= TASK PROMPT =
Each entry needs to be reproduced verbatim.

(Saved entries)
++++++++++

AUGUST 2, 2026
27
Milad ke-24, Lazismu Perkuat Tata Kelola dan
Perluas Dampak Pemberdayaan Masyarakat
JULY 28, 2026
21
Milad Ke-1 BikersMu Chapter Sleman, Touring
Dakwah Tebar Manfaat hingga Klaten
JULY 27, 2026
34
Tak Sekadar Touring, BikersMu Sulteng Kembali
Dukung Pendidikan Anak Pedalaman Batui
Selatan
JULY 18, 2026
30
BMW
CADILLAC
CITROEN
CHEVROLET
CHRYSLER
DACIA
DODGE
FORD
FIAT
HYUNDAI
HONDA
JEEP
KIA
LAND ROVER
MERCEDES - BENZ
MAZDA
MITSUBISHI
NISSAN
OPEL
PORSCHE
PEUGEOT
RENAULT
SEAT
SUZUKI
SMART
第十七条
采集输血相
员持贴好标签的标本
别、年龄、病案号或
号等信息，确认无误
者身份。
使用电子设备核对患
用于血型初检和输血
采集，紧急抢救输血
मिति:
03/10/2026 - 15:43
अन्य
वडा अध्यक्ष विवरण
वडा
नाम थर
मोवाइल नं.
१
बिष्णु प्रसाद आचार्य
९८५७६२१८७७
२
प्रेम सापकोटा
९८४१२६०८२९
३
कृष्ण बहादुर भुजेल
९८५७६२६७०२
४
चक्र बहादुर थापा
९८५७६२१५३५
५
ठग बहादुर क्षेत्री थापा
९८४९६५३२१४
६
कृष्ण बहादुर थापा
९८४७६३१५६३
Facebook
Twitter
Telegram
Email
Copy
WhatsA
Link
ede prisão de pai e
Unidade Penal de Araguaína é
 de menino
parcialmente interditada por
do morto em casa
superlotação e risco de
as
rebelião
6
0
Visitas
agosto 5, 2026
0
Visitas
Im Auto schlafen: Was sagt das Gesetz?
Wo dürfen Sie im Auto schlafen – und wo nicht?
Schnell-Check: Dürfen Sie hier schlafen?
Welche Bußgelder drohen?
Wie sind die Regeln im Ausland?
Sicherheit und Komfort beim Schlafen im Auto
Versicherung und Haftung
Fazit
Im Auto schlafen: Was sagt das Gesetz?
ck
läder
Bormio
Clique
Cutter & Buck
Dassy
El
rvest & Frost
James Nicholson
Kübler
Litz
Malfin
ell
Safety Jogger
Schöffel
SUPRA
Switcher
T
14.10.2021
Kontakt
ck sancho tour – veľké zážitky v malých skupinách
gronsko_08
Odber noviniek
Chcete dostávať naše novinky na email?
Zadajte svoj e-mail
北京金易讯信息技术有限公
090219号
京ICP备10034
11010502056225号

++++++++++

= WRITTEN SOLUTION =
AUGUST 2, 2026
27
Milad ke-24, Lazismu Perkuat Tata Kelola dan
Perluas Dampak Pemberdayaan Masyarakat
JULY 28, 2026
21
Milad Ke-1 BikersMu Chapter Sleman, Touring
Dakwah Tebar Manfaat hingga Klaten
JULY 27, 2026
34
Tak Sekadar Touring, BikersMu Sulteng Kembali
Dukung Pendidikan Anak Pedalaman Batui
Selatan
JULY 18, 2026
30
BMW
CADILLAC
CITROEN
CHEVROLET
CHRYSLER
DACIA
DODGE
FORD
FIAT
HYUNDAI
HONDA
JEEP
KIA
LAND ROVER
MERCEDES - BENZ
MAZDA
MITSUBISHI
NISSAN
OPEL
PORSCHE
PEUGEOT
RENAULT
SEAT
SUZUKI
SMART
第十七条
采集输血相
员持贴好标签的标本
别、年龄、病案号或
号等信息，确认无误
者身份。
使用电子设备核对患
用于血型初检和输血
采集，紧急抢救输血
मिति:
03/10/2026 - 15:43
अन्य
वडा अध्यक्ष विवरण
वडा
नाम थर
मोवाइल नं.
१
बिष्णु प्रसाद आचार्य
९८५७६२१८७७
२
प्रेम सापकोटा
९८४१२६०८२९
३
कृष्ण बहादुर भुजेल
९८५७६२६७०२
४
चक्र बहादुर थापा
९८५७६२१५३५
५
ठग बहादुर क्षेत्री थापा
९८४९६५३२१४
६
कृष्ण बहादुर थापा
९८४७६३१५६३
Facebook
Twitter
Telegram
Email
Copy
WhatsA
Link
ede prisão de pai e
Unidade Penal de Araguaína é
 de menino
parcialmente interditada por
do morto em casa
superlotação e risco de
as
rebelião
6
0
Visitas
agosto 5, 2026
0
Visitas
Im Auto schlafen: Was sagt das Gesetz?
Wo dürfen Sie im Auto schlafen – und wo nicht?
Schnell-Check: Dürfen Sie hier schlafen?
Welche Bußgelder drohen?
Wie sind die Regeln im Ausland?
Sicherheit und Komfort beim Schlafen im Auto
Versicherung und Haftung
Fazit
Im Auto schlafen: Was sagt das Gesetz?
ck
läder
Bormio
Clique
Cutter & Buck
Dassy
El
rvest & Frost
James Nicholson
Kübler
Litz
Malfin
ell
Safety Jogger
Schöffel
SUPRA
Switcher
T
14.10.2021
Kontakt
ck sancho tour – veľké zážitky v malých skupinách
gronsko_08
Odber noviniek
Chcete dostávať naše novinky na email?
Zadajte svoj e-mail
北京金易讯信息技术有限公
090219号
京ICP备10034
11010502056225号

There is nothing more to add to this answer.